── MATERIAL FOR THIS EXERCISE

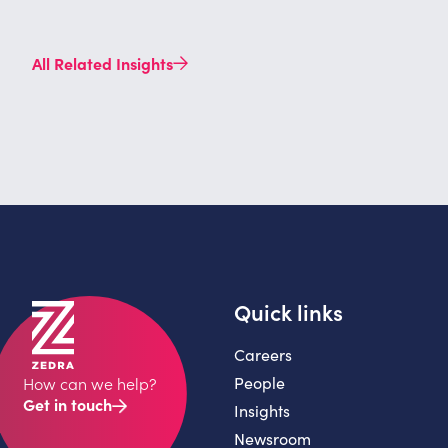
All Related Insights
Quick links
Careers
People
How can we help?
Get in touch
Insights
Newsroom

────

Leaving out the pictures, print every record exactly as written.

All Related Insights
Quick links
Careers
People
How can we help?
Get in touch
Insights
Newsroom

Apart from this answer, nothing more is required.